Intergarden wijkt uit naar India

Melanie De Vrieze Freelance

In ons land kan je welgeteld zes weken per jaar augurken kweken. Heeft een Belgische augurkenteler dan veel vakantie? Neen, hij gaat naar India. Intergarden heeft daar 3800 boeren voor zich werken. Er is maar één probleempje: onze jongeren lusten geen pickles meer.

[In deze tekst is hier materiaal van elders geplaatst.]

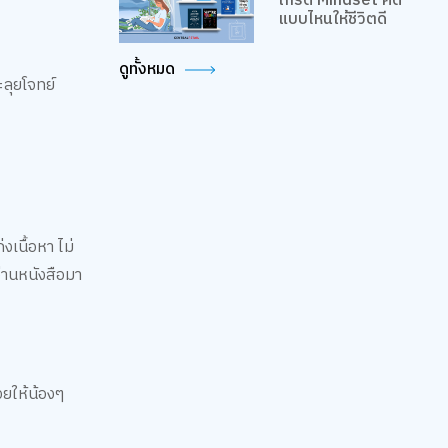
เกรด Mindset คิด
แบบไหนให้ชีวิตดี
ดูทั้งหมด
ะลุยโจทย์
เนื้อหา ไม่
่านหนังสือมา
วยให้น้องๆ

In de vestigingen van Intergarden in België, Hongarije, Duitsland en In- dia passeren jaarlijks 60 miljoen bokalen zuurwaren op de lopende band. Ongeveer 70 % van de productie is augurken, de overige 30 % bestaat uit zilveruitjes, rode paprika, krieken, kappers en gemengde groenten. De bokalen verlaten de productievestigingen met het eigen label Greenhouse of zijn voor private labels bestemd. Intergarden levert de augurken vooral aan de retail, in meer dan dertig landen. Frankrijk, Nederland, België en de Scandinavische landen zijn de belangrijkste markten. Vorig jaar realiseerde Intergarden een omzet van 35 miljoen euro en een externe groei van 8 %. En dat terwijl de sector in het beste geval stabiel te noemen is.

Intergarden werd in 1989 opgericht door Geert Spanoghe, die nu nog strategisch advies aan het bedrijf verleent. Spanoghe ging zijn augurken kweken in Hongarije, de moestuin van Rusland voor de augurkenteelt. Door de lage lonen en grondstofprijzen wist Intergarden de kosten onder controle te houden.

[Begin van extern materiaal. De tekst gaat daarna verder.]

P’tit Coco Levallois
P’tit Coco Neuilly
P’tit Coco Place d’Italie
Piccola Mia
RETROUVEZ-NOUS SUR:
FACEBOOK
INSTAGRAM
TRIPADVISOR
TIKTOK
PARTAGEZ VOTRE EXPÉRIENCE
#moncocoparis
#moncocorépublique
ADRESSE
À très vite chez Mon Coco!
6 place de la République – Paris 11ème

“Met de looninflatie beginnen die voordelen nu af te zwakken,” legt gedelegeerd bestuurder Marcel Schers uit. “Maar lonen van minder dan 4 euro per uur zijn nog altijd lager dan in Noord-Europa.”

Hoe vernieuw je een augurk?

Marcel Schers hangt een weinig optimistisch verhaal op van de sector. Zure smaken zijn steeds minder in trek. “Het is heel moeilijk om jongeren aan te spreken,” stelt Schers. “Bovendien worden zuurwaren vaak stiefmoederlijk behandeld door de supermarkten, hoewel ze een belangrijke omzetdrager zijn.” Zuurwaren bevinden zich ook in een marktsegment waar weinig vernieuwing in zit. “We proberen creatief te zijn, maar uiteindelijk draait alles toch om de prijs,” poneert Schers.

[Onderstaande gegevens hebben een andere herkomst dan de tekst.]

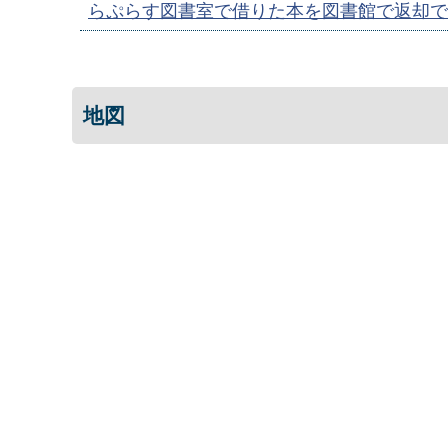
らぷらす図書室で借りた本を図書館で返却で
地図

De harde prijzenslag is in alle landen een groot probleem. Dankzij enkele investeringen en overnames in Hongarije, Duitsland, India en België beschikt Intergarden het hele jaar over de benodigde grondstoffen en basisproducten. “In India kunnen we nu ongeveer elf maanden per jaar augurken telen. In België kan dat maar zes weken en in Hongarije twee maanden,” verklaart Schers.

De eerste stappen naar India liepen in 1995 verkeerd af. “We hadden daar een joint venture opgericht, maar het cultuurverschil te veel onderschat,” zegt Schers. Toch was het voor Intergarden een interessante leerervaring. De KMO probeerde het opnieuw in 2001 met een buitenlands voedingsbedrijf. Deze keer met succes. Momenteel werken 3800 boeren voor Intergarden. Alle bedrijven liggen, omwille van kwaliteitsnormen, op maximaal twee uur van de teeltgebieden. Intergarden begeleidt en bewaakt het teeltproces en ziet toe op het gebruik van chemicaliën bij de bestrijding van ziekten en parasieten. De telers krijgen zaden, kunstmest, pesticiden en de nodige kennis en technologie voor een optimale teelt. De inkomens van de boeren zijn aanzienlijk gestegen door de betere teelresultaten.

Intussen woedt de prijzenpolitiek verder. Wat als de bodemprijs behaald wordt? “Voorlopig zijn we daar nog niet,” zegt Schers. “Maar als dat gebeurt, moeten we verder zoeken naar manieren om de efficiëntie te verbeteren. We laten ons niet makkelijk verdringen.”